Op verzoek van de heer Kist heeft het CPB een analyse gemaakt van de voor het jaar 2006 vast te stellen WGA-premie met het oog op het verkrijgen van een `level playing field' voor private verzekeraars en UWV bij de uitvoering van de Werkhervattingsregeling voor Gedeeltelijk Arbeidsgeschikten (WGA). Een gelijk speelveld moet eerlijke concurrentie tussen publieke en private verzekeraars mogelijk maken. Het verzoek vloeit voort uit de opdracht van de minister van SZW aan de heer Kist om te adviseren over de WGA-premie bij het UWV in 2006, zodanig dat enerzijds verzekeraars een "redelijke" toegang tot de markt hebben en anderzijds dat een "oneigenlijke" uitstroom van werkgevers naar het eigenrisicodragen wordt voorkomen.1 Specifiek dient Kist te adviseren over de hoogte van de opslag, verder aan te duiden als de zogenoemde Kist-opslag, op de UWV-omslagpremie over het "premiegedifferentieerde WGA- deel"2 die moet zorgen voor een level playing field in 2006. Daarbij doen zich twee problemen voor:


1 Zie brief van Minister De Geus over de opdrachtverlening aan deTweede Kamer d.d. 23 maart 2005.
2 Zie voor een toelichting op het onderscheid tussen het publieke WGA-deel en het premiegedifferentieerde WGA-deel CEP 2005, par. 6.2 De hervorming van het WAO-stelsel, p. 163 e.v.. Verderop in deze notitie komt aan de orde dat in het "premiegedifferentieerde WGA-deel" in 2006 nog geen sprake is van premiedifferentiatie voor bedrijven die bij het UWV verzekerd zijn. Dit geldt pas vanaf 2007.

---


· premies van private verzekeraars worden op basis van rentedekking berekend, terwijl UWV omslagpremies hanteert, zodat private verzekeraars vanwege de rentehobbel bij aanvang hogere premietarieven moeten hanteren.

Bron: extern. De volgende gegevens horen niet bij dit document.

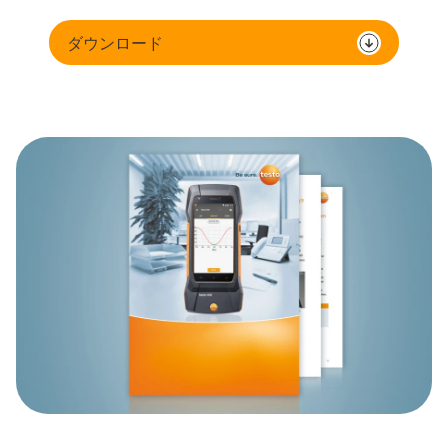
ダウンロード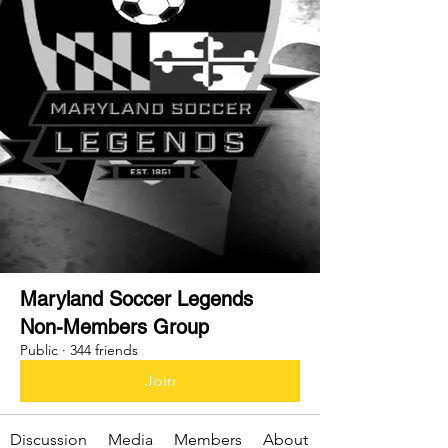
Maryland Soccer Legends
Non-Members Group
Public
·
344 friends
Join
Discussion
Media
Members
About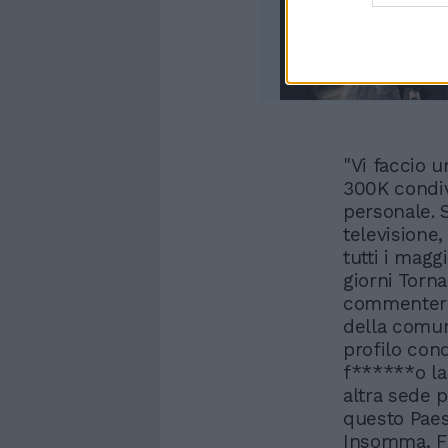
"Vi faccio 
300K condiv
personale. 
televisione,
tutti i mag
giorni Torna
commenterò 
della comun
profilo cond
f******o la
altra sede p
questo Paese
Insomma, Fa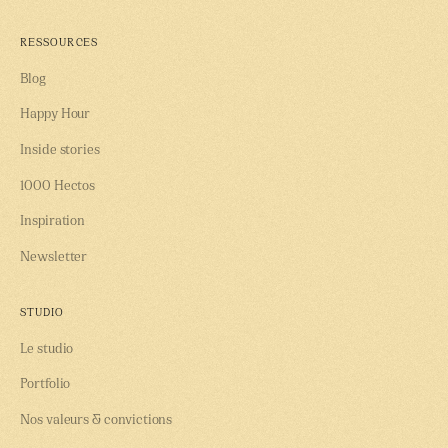
RESSOURCES
Blog
Happy Hour
Inside stories
1000 Hectos
Inspiration
Newsletter
STUDIO
Le studio
Portfolio
Nos valeurs & convictions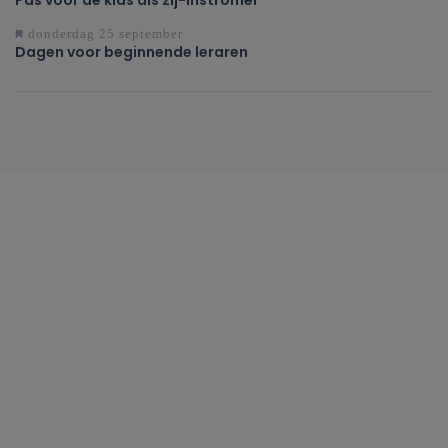
Pas voor de klas als zij-instromer
donderdag 25 september
Dagen voor beginnende leraren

· private verzekeraars kunnen premiedifferentiatie toepassen en het UWV niet in 2006, zodat goede risico's naar de private verzekeraars dreigen te gaan en de slechte risico's bij het UWV blijven (`adverse selection').

Privaat verzekerden betalen in 2006 een hogere premie vanwege de rentehobbel dan de bedrijven die bij het UWV verzekerd zijn. Immers, afgesproken is om de zogenoemde Kist- opslag in de WGA-premie van het UWV te compenseren via een verlaging van de basispremie voor het arbeidsongeschiktheidsfonds (AOF) om een lastenverzwaring te voorkomen.3 Publiek verzekerden betalen dus de facto alleen de omslagpremie. Tevens is afgesproken om in 2006 nog geen aparte WHK-premie4 te innen, maar dit via het WAO-basisfonds AOF te laten verlopen waaraan alle werkgevers betalen. Privaat verzekerden en eigen risicodragers betalen dus in 2006 dubbel. Hiervoor worden zij gecompenseerd doordat zij in 2007 de WHK- omslagpremie plus de Kist-opslag gerestitueerd krijgen.5
Feitelijk dient de heer Kist dus te adviseren over welk deel van de rentehobbel privaat verzekerden in 2007 compensatie dienen te krijgen. Het kabinet heeft eerder een Kist-opslag van 50% van de rentehobbel voorgesteld en het Verbond van Verzekeraars (VvV) heeft 80% geclaimd. Zoals in het vervolg van deze notitie aan de orde komt geldt daarbij dat het VvV dit percentage relateert aan de bruto rentehobbel waarbij in de private premie ook een kostenopslag van 20% zit besloten. In feite claimt het VvV daarmee een Kist-opslag van 100% van de netto rentehobbel, terwijl het kabinet 50% van de netto rentehobbel heeft voorgesteld. De netto rentehobbel is zonder kostenopslag.
De volgende paragraaf start met een korte kwalitatieve beschouwing over elementen die van invloed zijn op het `level playing field'. Daarna wordt een beknopte kwantitatieve analyse geboden om inzicht te verwerven in de mogelijke consequenties van de keuze van de hoogte van de Kist-opslag. De notitie wordt afgerond met enkele slotopmerkingen.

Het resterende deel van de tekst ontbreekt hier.